§ WORK TASK: Could every line below be transcribed exactly, with the pictures dropped?

§ RECORDS FOR THIS TASK:

★ ★ ★ ★ ★

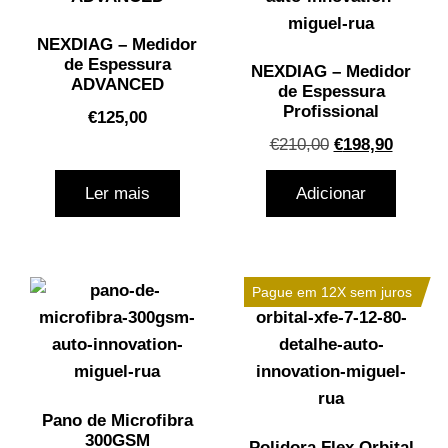
NEXDIAG – Medidor
de Espessura
NEXDIAG – Medidor
ADVANCED
de Espessura
Profissional
€
125,00
€
210,00
€
198,90
Ler mais
Adicionar
Pague em 12X sem juros
Pano de Microfibra
300GSM
Polidora Flex Orbital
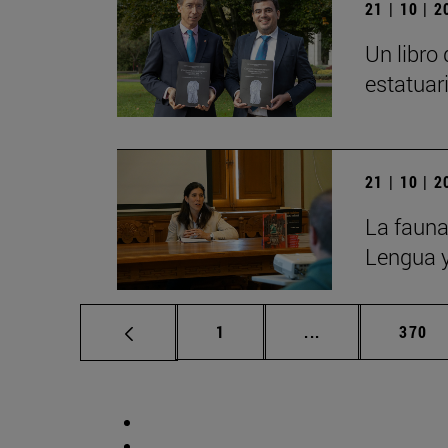
21 | 10 | 
Un libro
estatuar
21 | 10 | 
La fauna
Lengua y
Página
Páginas intermed
Págin
1
...
370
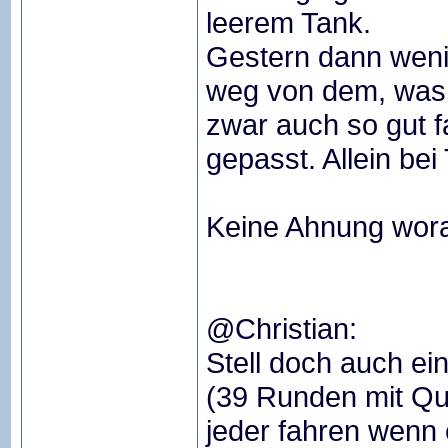
leerem Tank.
Gestern dann weni
weg von dem, was d
zwar auch so gut f
gepasst. Allein be
Keine Ahnung wora
@Christian:
Stell doch auch ei
(39 Runden mit Qua
jeder fahren wenn 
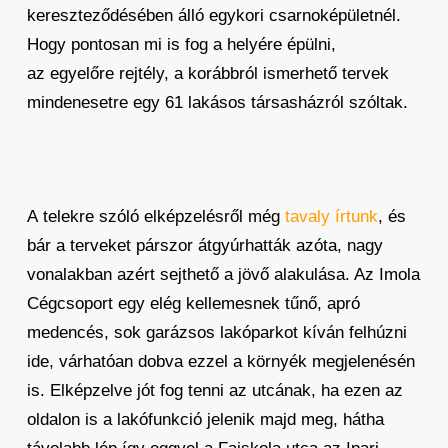
kereszteződésében álló egykori csarnoképületnél.
Hogy pontosan mi is fog a helyére épülni,
az egyelőre rejtély, a korábbról ismerhető tervek
mindenesetre egy 61 lakásos társasházról szóltak.
A telekre szóló elképzelésről még
tavaly írtunk
, és
bár a terveket párszor átgyúrhatták azóta, nagy
vonalakban azért sejthető a jövő alakulása. Az Imola
Cégcsoport egy elég kellemesnek tűnő, apró
medencés, sok garázsos lakóparkot kíván felhúzni
ide, várhatóan dobva ezzel a környék megjelenésén
is. Elképzelve jót fog tenni az utcának, ha ezen az
oldalon is a lakófunkció jelenik majd meg, hátha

★ ★ ★ ★ ★

§ THE ANSWER:
NEXDIAG – Medidor
de Espessura
NEXDIAG – Medidor
ADVANCED
de Espessura
Profissional
€
125,00
€
210,00
€
198,90
Ler mais
Adicionar
Pague em 12X sem juros
Pano de Microfibra
300GSM
Polidora Flex Orbital
21 | 10 | 
Un libro
estatuar
21 | 10 | 
La fauna
Lengua y
Página
Páginas intermed
Págin
1
...
370
leerem Tank.
Gestern dann weni
weg von dem, was d
zwar auch so gut f
gepasst. Allein be
Keine Ahnung wora
@Christian:
Stell doch auch ei
(39 Runden mit Qua
jeder fahren wenn 
kereszteződésében álló egykori csarnoképületnél.
Hogy pontosan mi is fog a helyére épülni,
az egyelőre rejtély, a korábbról ismerhető tervek
mindenesetre egy 61 lakásos társasházról szóltak.
A telekre szóló elképzelésről még
tavaly írtunk
, és
bár a terveket párszor átgyúrhatták azóta, nagy
vonalakban azért sejthető a jövő alakulása. Az Imola
Cégcsoport egy elég kellemesnek tűnő, apró
medencés, sok garázsos lakóparkot kíván felhúzni
ide, várhatóan dobva ezzel a környék megjelenésén
is. Elképzelve jót fog tenni az utcának, ha ezen az
oldalon is a lakófunkció jelenik majd meg, hátha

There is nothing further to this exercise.